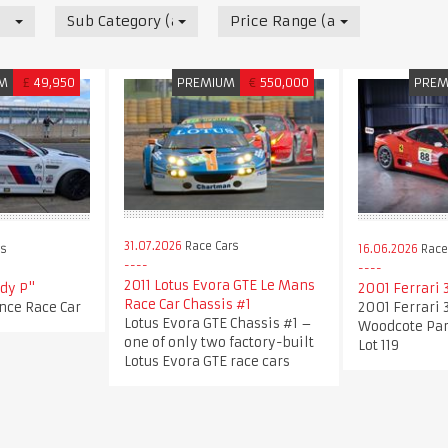
Sub Category (all)
Price Range (all)
M
£
49,950
PREMIUM
€
550,000
PREM
31.07.2026
Race Cars
rs
16.06.2026
Race
2011 Lotus Evora GTE Le Mans
dy P"
2001 Ferrari
Race Car Chassis #1
ce Race Car
2001 Ferrari 
Lotus Evora GTE Chassis #1 –
Woodcote Par
one of only two factory-built
Lot 119
Lotus Evora GTE race cars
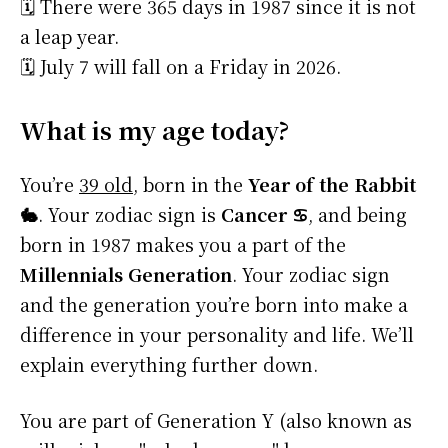
🗓️ There were 365 days in 1987 since it is not
a leap year.
🗓️ July 7 will fall on a Friday in 2026.
What is my age today?
You’re
39 old
, born in the
Year of the Rabbit
🐇
. Your zodiac sign is
Cancer ♋
, and being
born in 1987 makes you a part of the
Millennials Generation
. Your zodiac sign
and the generation you’re born into make a
difference in your personality and life. We’ll
explain everything further down.
You are part of Generation Y (also known as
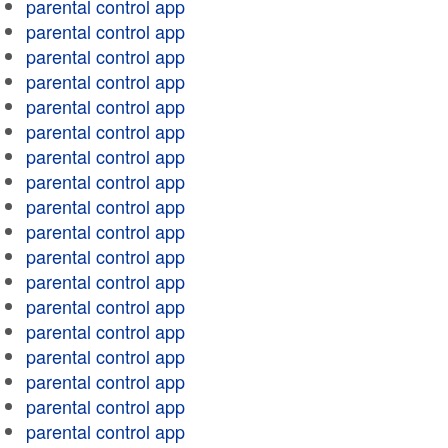
parental control app
parental control app
parental control app
parental control app
parental control app
parental control app
parental control app
parental control app
parental control app
parental control app
parental control app
parental control app
parental control app
parental control app
parental control app
parental control app
parental control app
parental control app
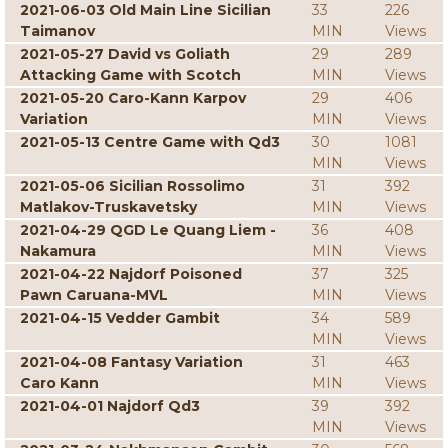
2021-06-03 Old Main Line Sicilian
33
226
Taimanov
MIN
Views
2021-05-27 David vs Goliath
29
289
Attacking Game with Scotch
MIN
Views
2021-05-20 Caro-Kann Karpov
29
406
Variation
MIN
Views
2021-05-13 Centre Game with Qd3
30
1081
MIN
Views
2021-05-06 Sicilian Rossolimo
31
392
Matlakov-Truskavetsky
MIN
Views
2021-04-29 QGD Le Quang Liem -
36
408
Nakamura
MIN
Views
2021-04-22 Najdorf Poisoned
37
325
Pawn Caruana-MVL
MIN
Views
2021-04-15 Vedder Gambit
34
589
MIN
Views
2021-04-08 Fantasy Variation
31
463
Caro Kann
MIN
Views
2021-04-01 Najdorf Qd3
39
392
MIN
Views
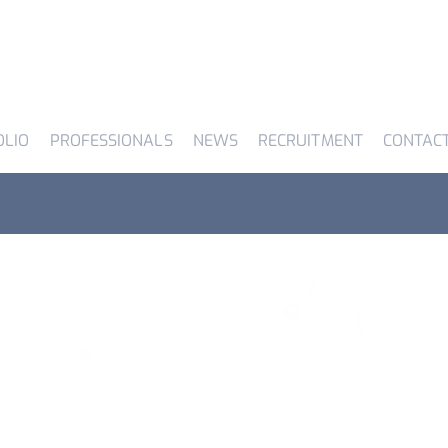
OLIO
PROFESSIONALS
NEWS
RECRUITMENT
CONTAC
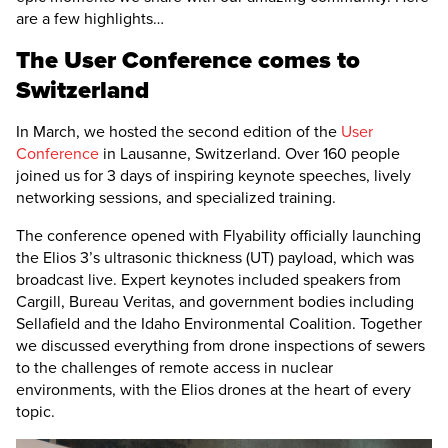
are a few highlights…
The User Conference comes to
Switzerland
In March, we hosted the second edition of the
User
Conference
in Lausanne, Switzerland. Over 160 people
joined us for 3 days of inspiring keynote speeches, lively
networking sessions, and specialized training.
The conference opened with Flyability officially launching
the
Elios 3
’s ultrasonic thickness (UT) payload, which was
broadcast live. Expert keynotes included speakers from
Cargill, Bureau Veritas, and government bodies including
Sellafield and the Idaho Environmental Coalition. Together
we discussed everything from drone inspections of sewers
to the challenges of remote access in nuclear
environments, with the Elios drones at the heart of every
topic.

####

Problem details
Write out every line of the listing that holds the word "born".

Task answer
, born in the
born in 1987 makes you a part of the
and the generation you’re born into make a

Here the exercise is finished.